Assignment
Would you copy out each line of the records below that includes the word "Stadt"?

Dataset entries
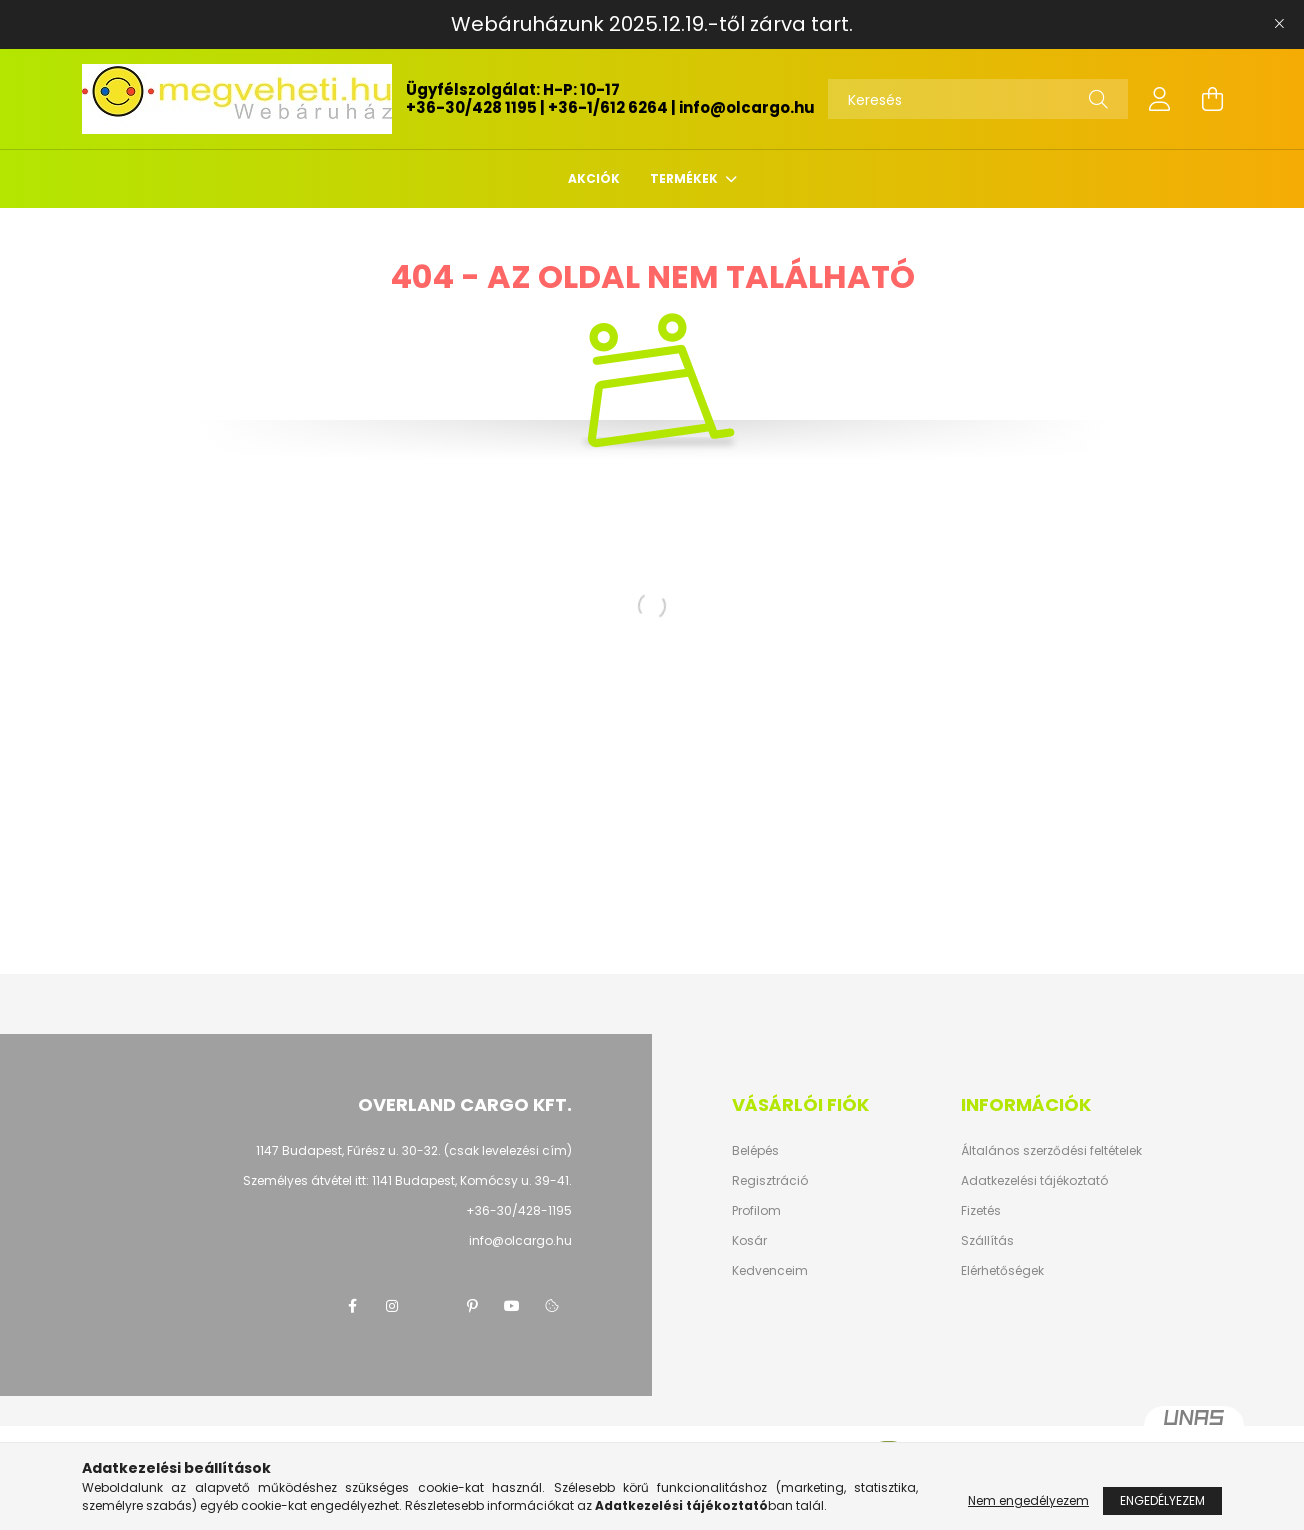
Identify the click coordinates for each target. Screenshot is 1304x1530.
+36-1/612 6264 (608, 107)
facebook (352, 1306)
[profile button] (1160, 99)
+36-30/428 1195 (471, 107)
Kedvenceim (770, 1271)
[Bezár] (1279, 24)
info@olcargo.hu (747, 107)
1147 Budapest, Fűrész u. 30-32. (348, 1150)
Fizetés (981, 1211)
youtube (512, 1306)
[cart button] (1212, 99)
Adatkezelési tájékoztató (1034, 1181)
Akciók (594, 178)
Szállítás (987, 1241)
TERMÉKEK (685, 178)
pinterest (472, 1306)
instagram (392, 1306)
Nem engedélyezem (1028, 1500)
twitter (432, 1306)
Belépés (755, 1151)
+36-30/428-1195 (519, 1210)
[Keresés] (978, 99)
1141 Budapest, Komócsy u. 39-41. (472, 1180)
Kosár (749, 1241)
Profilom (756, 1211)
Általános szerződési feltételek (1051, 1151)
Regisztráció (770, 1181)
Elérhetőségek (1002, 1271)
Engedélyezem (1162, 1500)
---
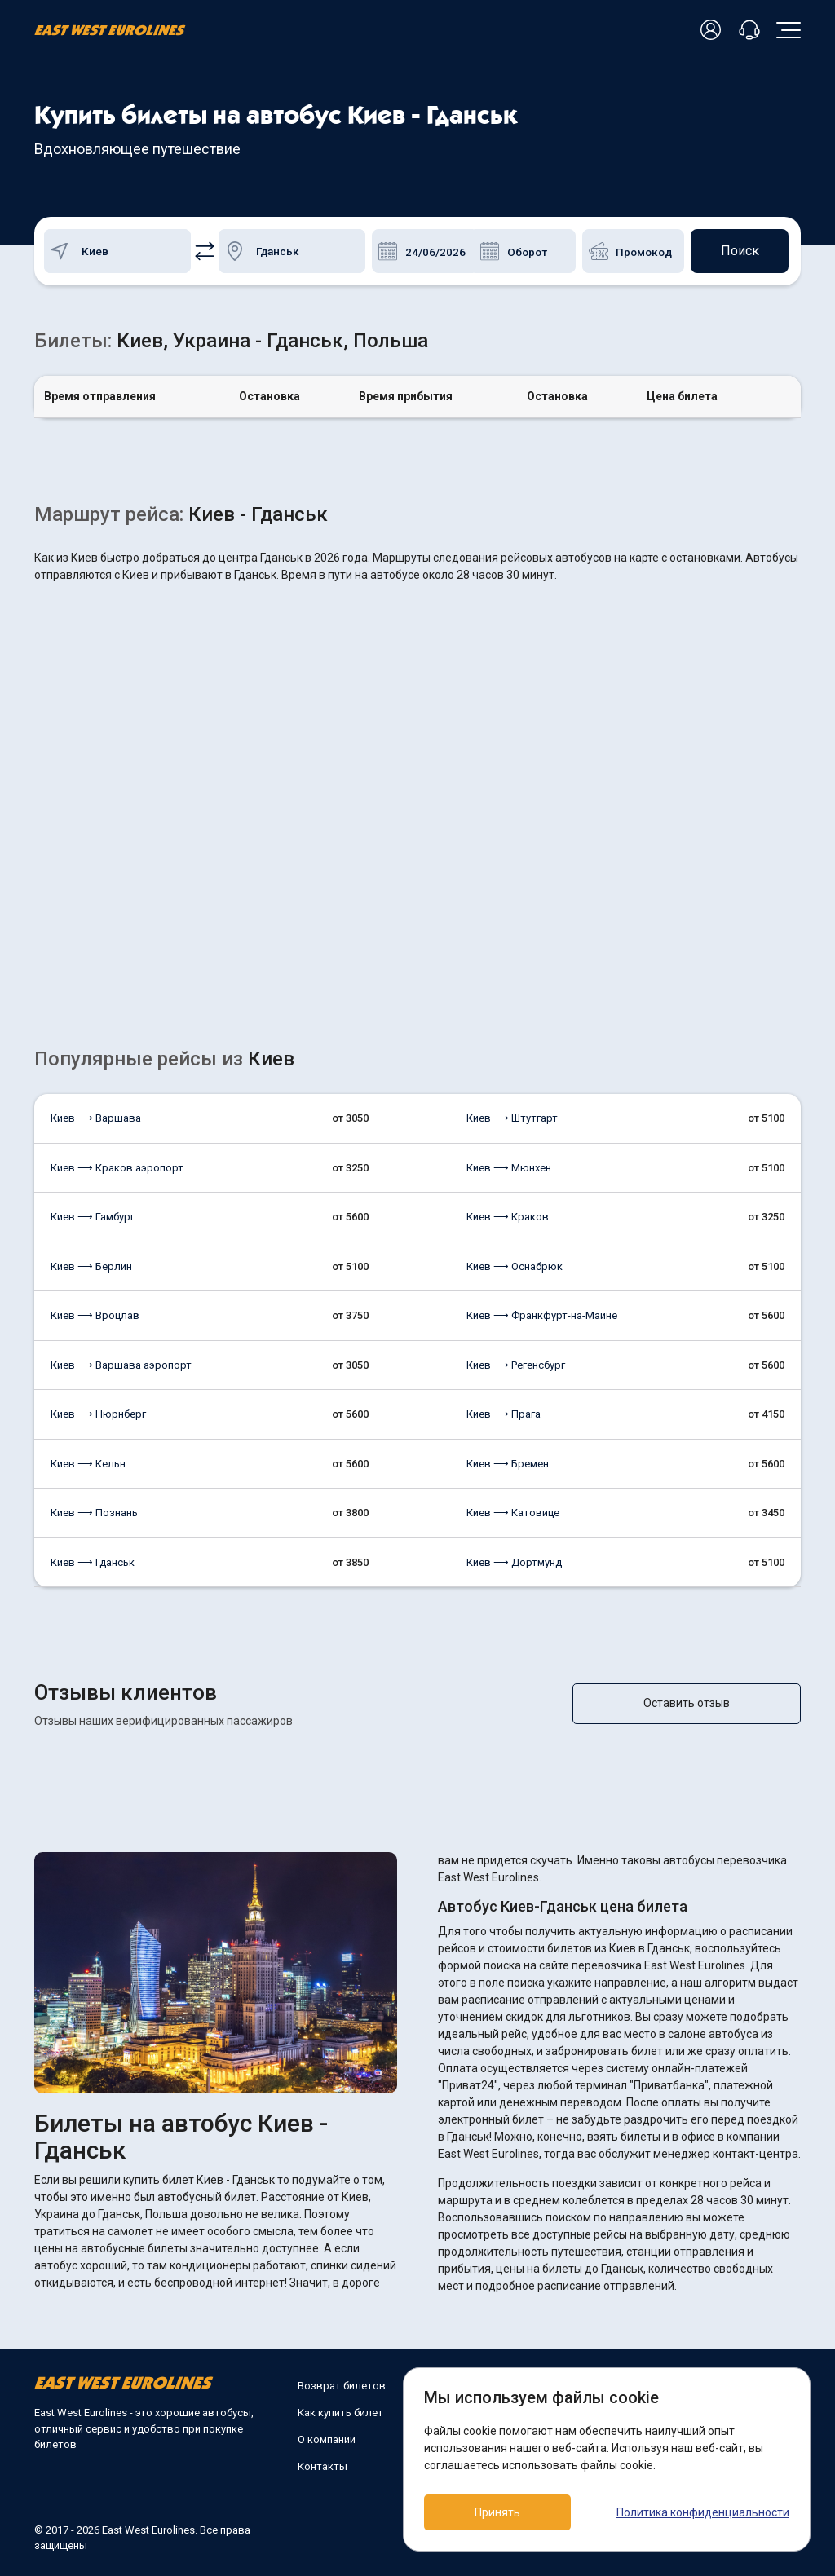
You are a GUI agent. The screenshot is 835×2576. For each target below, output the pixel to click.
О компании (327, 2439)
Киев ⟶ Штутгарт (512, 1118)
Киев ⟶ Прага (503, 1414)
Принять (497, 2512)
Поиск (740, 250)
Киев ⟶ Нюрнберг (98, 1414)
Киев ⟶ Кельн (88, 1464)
--
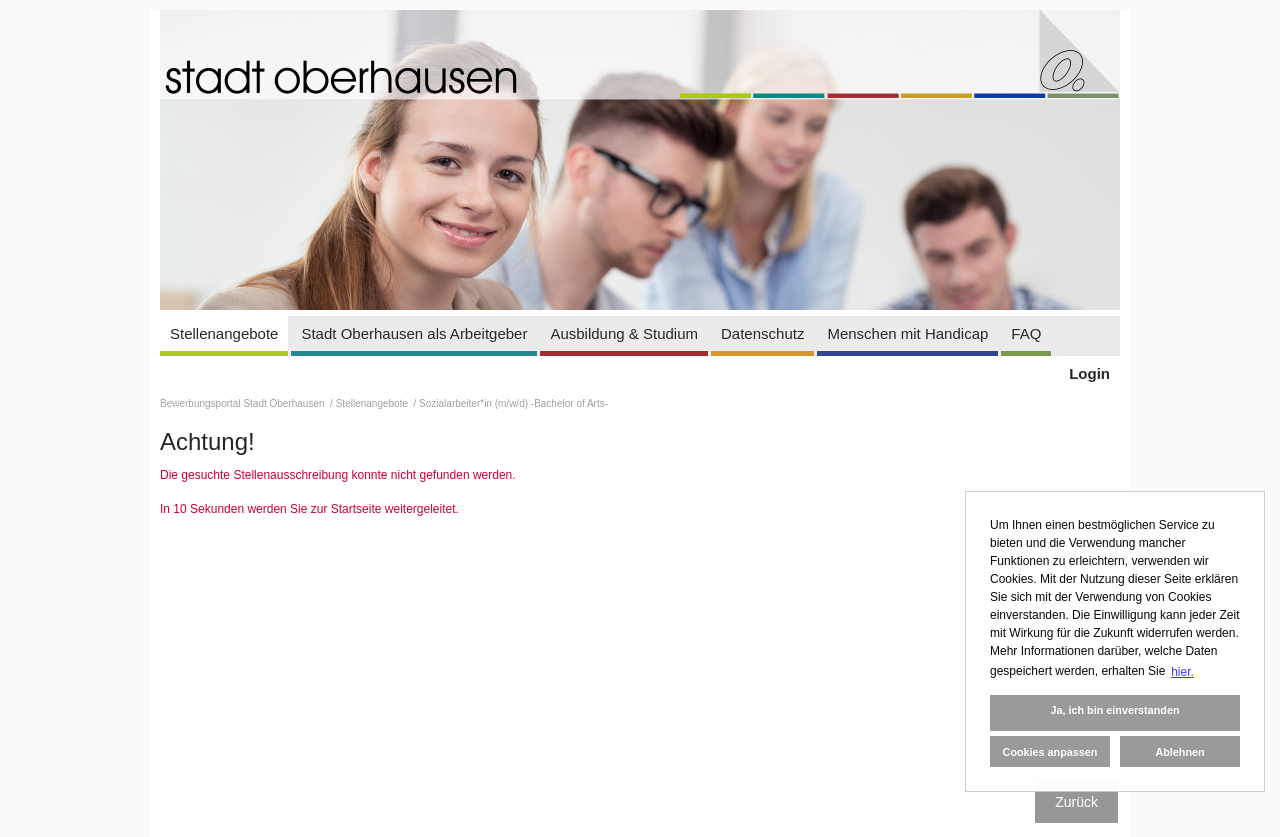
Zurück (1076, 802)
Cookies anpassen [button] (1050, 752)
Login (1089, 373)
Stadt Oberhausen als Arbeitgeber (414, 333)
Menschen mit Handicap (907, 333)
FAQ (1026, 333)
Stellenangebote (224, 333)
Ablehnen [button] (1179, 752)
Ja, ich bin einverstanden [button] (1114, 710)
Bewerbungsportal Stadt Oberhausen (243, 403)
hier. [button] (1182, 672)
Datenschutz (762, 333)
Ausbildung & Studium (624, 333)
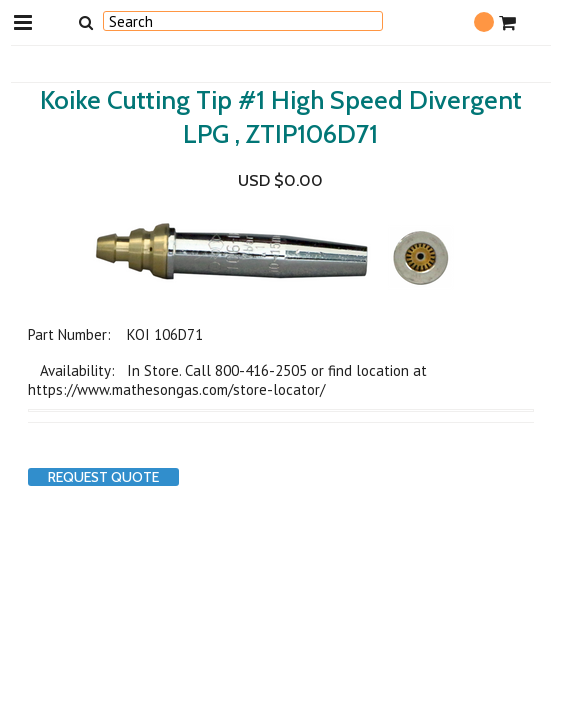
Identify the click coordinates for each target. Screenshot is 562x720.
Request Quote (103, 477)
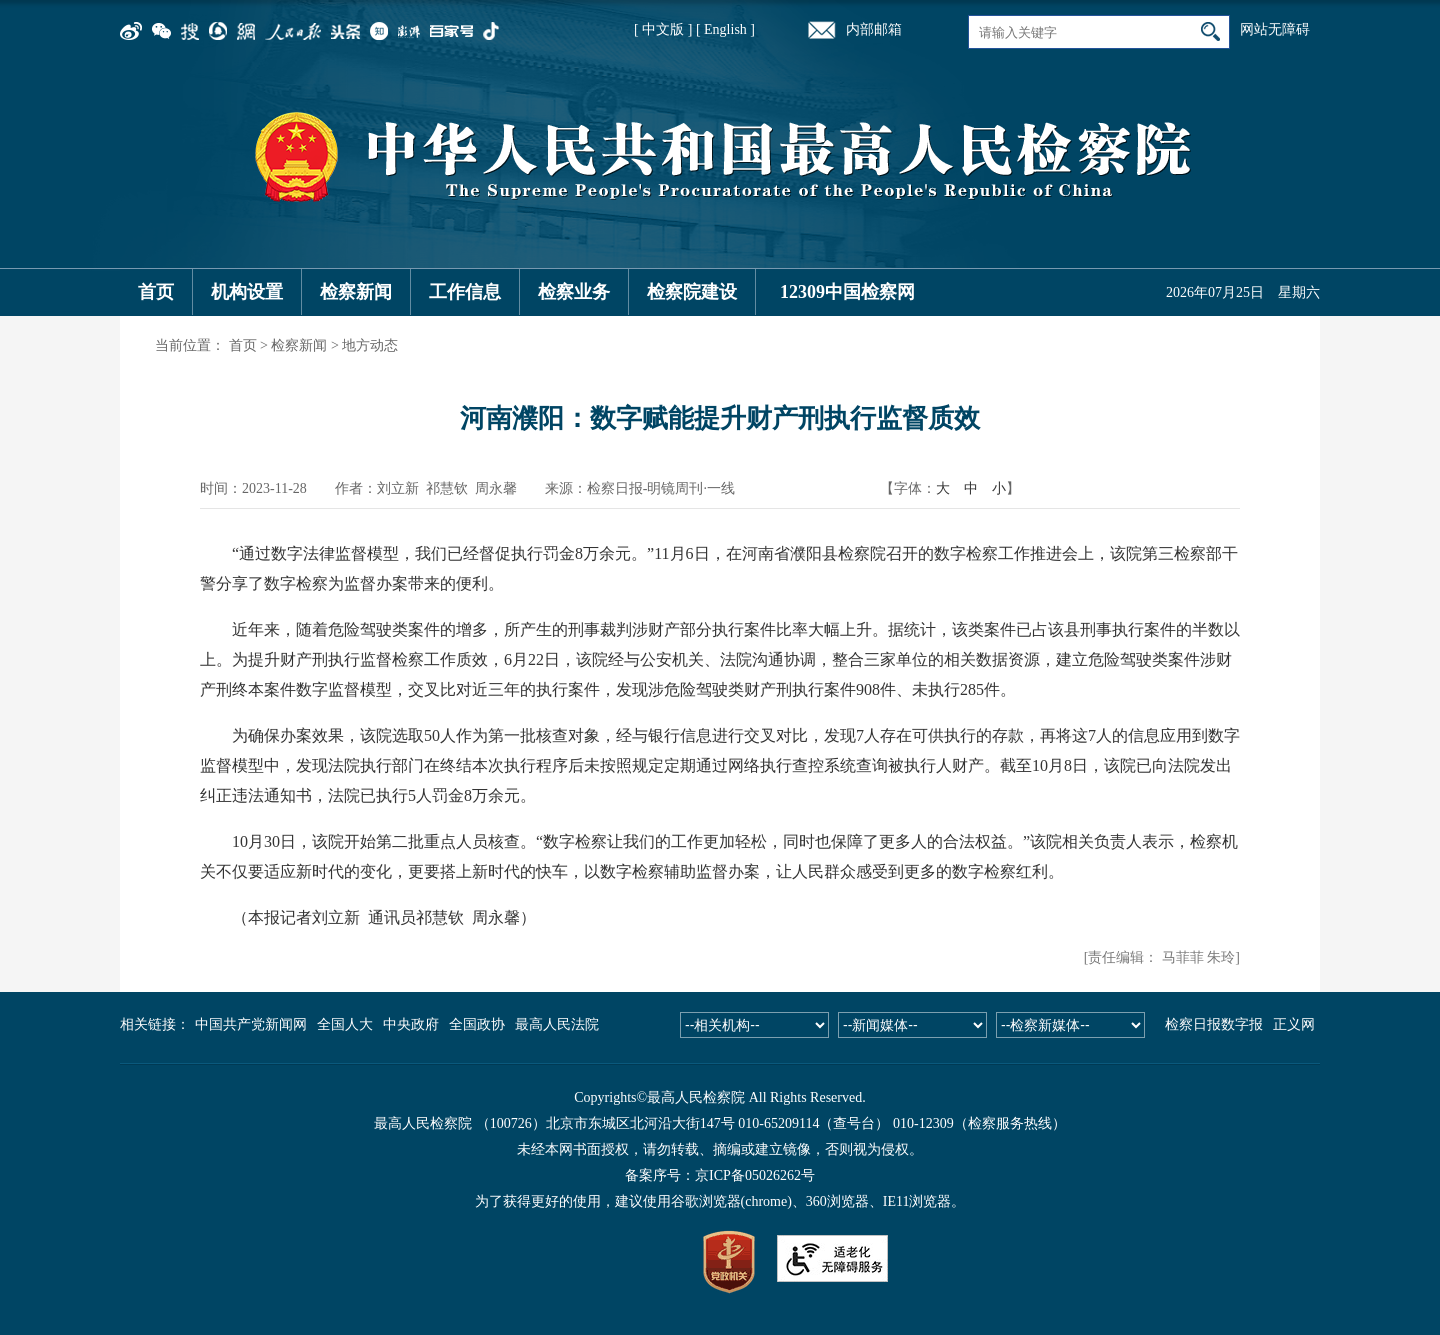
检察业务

Exercise output
Stadt Oberhausen als Arbeitgeber (414, 333)
Bewerbungsportal Stadt Oberhausen (243, 403)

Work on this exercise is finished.